Invites for one-day-only press screenings of Ridley Scott‘s Napoleon were received yesterday. The big day is Tuesday, 11.14 in Manhattan and Los Angeles — day and evening screenings with the review embargo lifting at 7 pm eastern, 4 pm L.A. time.
That’s not much time to bang out a thoughtful review but this is a rough-and-tumble racket.
Scott’s long-awaited epic (157 minutes) will open in theatres eight days later on the 60th anniversary of JFK’s murder — Wednesday, 11.22. A four-hour-plus director’s cut will stream on Apple + sometime down the road, possibly in late December or certainly by January.
Here’s a year-old research screening rave, posted by Jordan Ruimy.
Last night HE commenter “Regular Joe” said the following about Alexander Payne‘s The Holdovers: “I liked it. I enjoyed it and might see it again on the big screen. That being said, I’m not sure how much it will resonate with the newer, younger Oscar voters who’ve been skewing the awards for a while now. Either way, entertaining flick.”
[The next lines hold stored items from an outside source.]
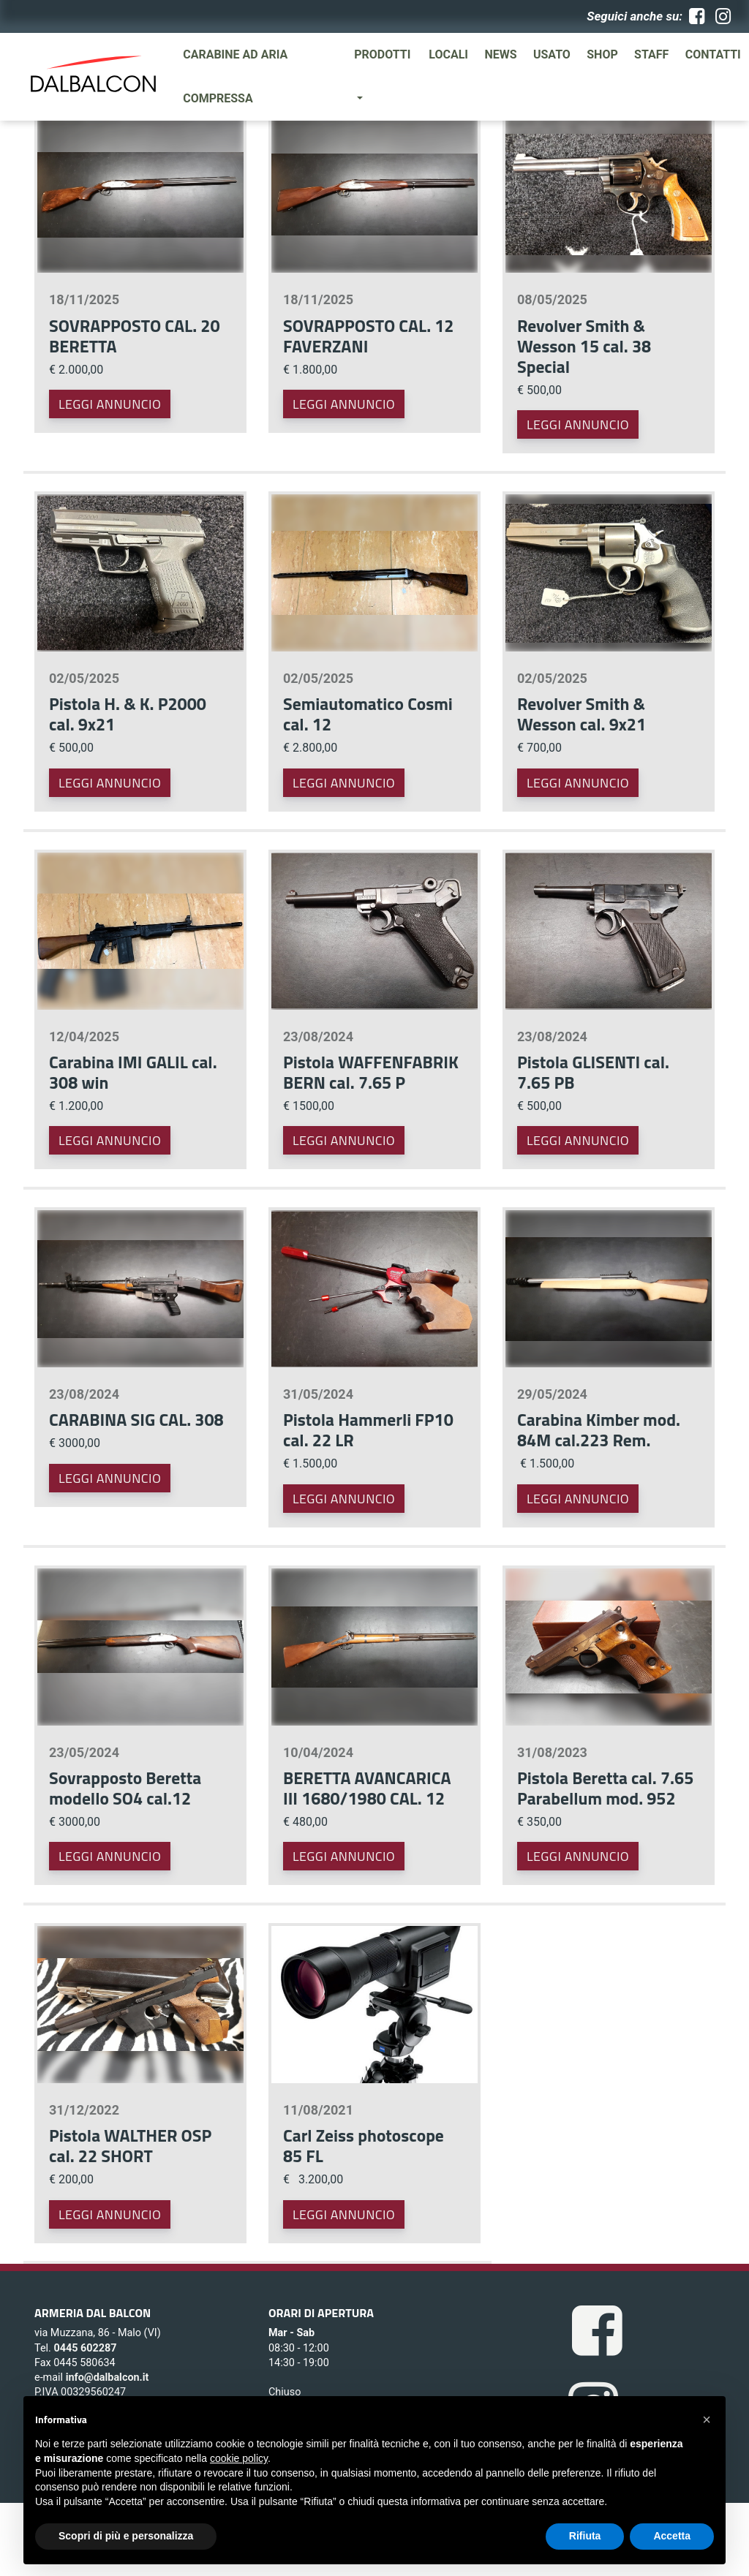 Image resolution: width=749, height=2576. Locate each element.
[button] (706, 2419)
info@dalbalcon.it (107, 2377)
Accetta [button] (671, 2536)
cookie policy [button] (239, 2458)
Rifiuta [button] (585, 2536)
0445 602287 (84, 2348)
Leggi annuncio (110, 404)
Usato (552, 54)
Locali (448, 54)
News (500, 54)
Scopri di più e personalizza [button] (126, 2536)
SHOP (602, 54)
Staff (651, 54)
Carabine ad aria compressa (235, 76)
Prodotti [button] (382, 54)
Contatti (713, 54)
HE to Regular Joe: Saying you “liked” it enough to possibly see it again is both a serious compliment and an increasingly rare one these days. At the same time saying you found it “entertaining” almost qualifies as damnation with faint praise. Almost but not quite. I know you didn’t mean it this way but there’s a certain low-flame element in what you’re saying
In my book The Holdovers is a tartly finessed gift and something close to a well-varnished treasure — the kind of wisely seasoned, well-assembled, character-rich relationship dramedy that (here comes the crusty cliche that everyone has been repeating since Telluride) they just don’t make any more.
Mostly set in late December of ’70, The Holdovers delivers a sublime time-travel effect — a visit to a land of wonder and imagination…Jesus, I sound like Rod Serling here. It’s basically a visit to a land of real-people flavorings and shadings, of realistic complications and emotional detours and random speedbumps…the kind of food that was occasionally served on the menu back in the 20th Century…the kind of stuff that been-around-the-track types remember from films like The Last Detail, etc. Three characters with their particular, baked-in contours and attitudes on a journey of gradual self-discovery or resignation or whatever.
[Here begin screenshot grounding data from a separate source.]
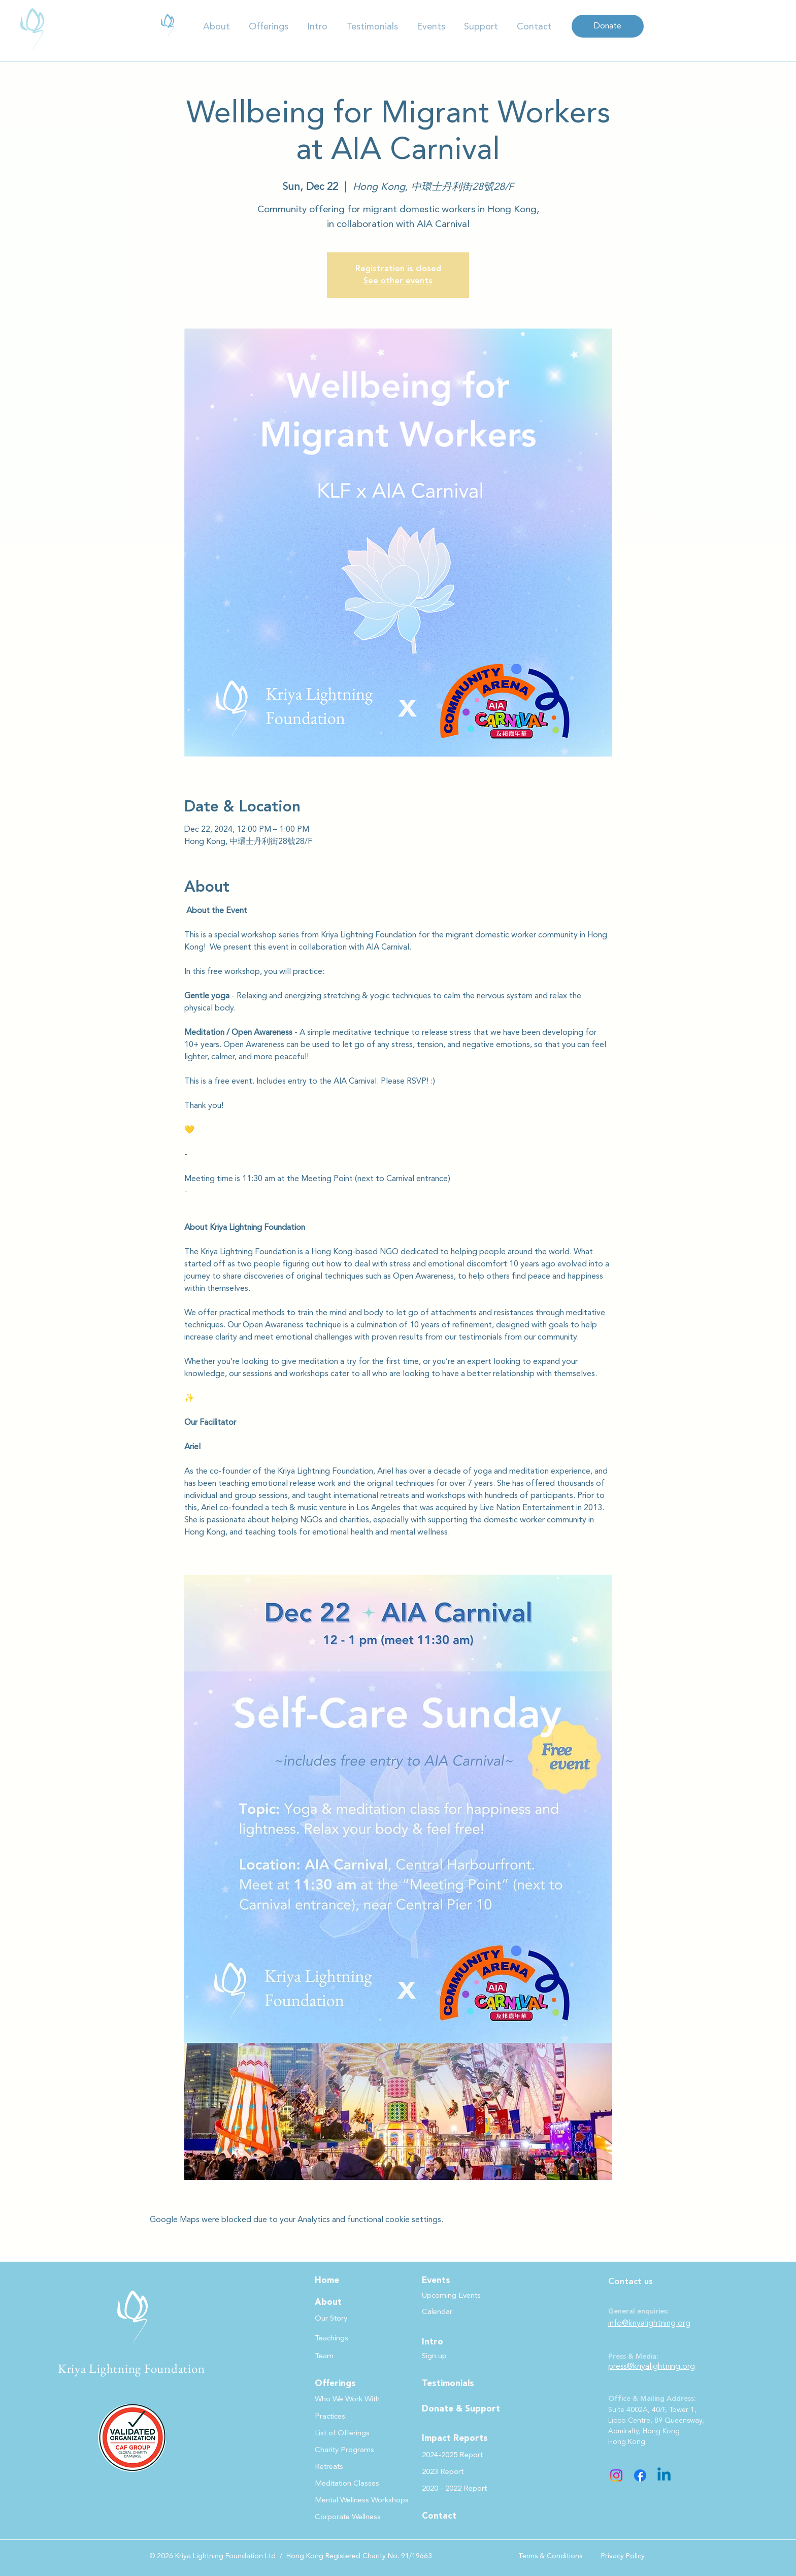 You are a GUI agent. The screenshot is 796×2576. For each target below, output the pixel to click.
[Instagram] (616, 2475)
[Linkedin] (664, 2475)
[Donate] (608, 26)
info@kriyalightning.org (649, 2323)
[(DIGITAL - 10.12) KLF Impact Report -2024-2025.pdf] (167, 25)
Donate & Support (461, 2409)
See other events (398, 281)
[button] (217, 27)
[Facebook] (640, 2475)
I know what you’re saying about the likely expectations or criteria that Millennials and Zoomers might have in their heads. Over the last 15 years these unfortunately bruised and coarsened souls have been conditioned to want more push or punch from films of this sort — payoff elements of a grosser or more pratfally nature (erections, farts, belchings, defecations, brown torpedoes, vomitings, ejaculations, handjobs, blowjobs, slaps and punches and ball-kickings, guys jumping out of second-story windows and suffering nary a bruise or scratch, fire alarms, cops being called, car thefts or crashings or breakdowns or speeding tickets, encounters with local yokel mechanics or grumpy old codgers or eccentric trans folk). I know what they want. They want “holy shit!” or “oooh-hah-hah-hah!!” or “gaaahhh!”
As Marcus Licinius Crassus once said, it’s all a matter of taste. And as Francois Truffaut once explained, taste is a result of a thousand distastes, I’m not saying that the cinematic appetites of Millennials and Zoomers are tragic, but in a sense a fair-sized percentage of them don’t seem to know (or don’t care to know) what distastes are, or have rejected the idea of distastes or something along these lines. Over the last 15 or 20 years their standards have been systematically lowered and ground into mush, and so they want relationship dramedies in a Seth Rogen-y vein.
You know that feeling of shuddering disgust that many critics expressed in their reviews of Rogen’s Long Shot? The Holdovers has none of that shit in its veins. It’s a fine wine by comparison.